What is needed =>
Scan the entries below for the string "with" and copy every line where it turns up.

Raw data =>
-*-

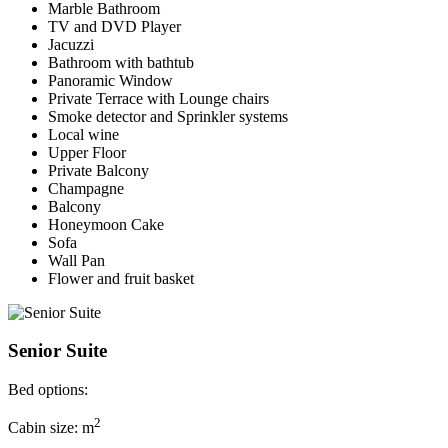
Marble Bathroom
TV and DVD Player
Jacuzzi
Bathroom with bathtub
Panoramic Window
Private Terrace with Lounge chairs
Smoke detector and Sprinkler systems
Local wine
Upper Floor
Private Balcony
Champagne
Balcony
Honeymoon Cake
Sofa
Wall Pan
Flower and fruit basket
Senior Suite
Bed options:
2
Cabin size: m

-*-

Task output =>
Bathroom with bathtub
Private Terrace with Lounge chairs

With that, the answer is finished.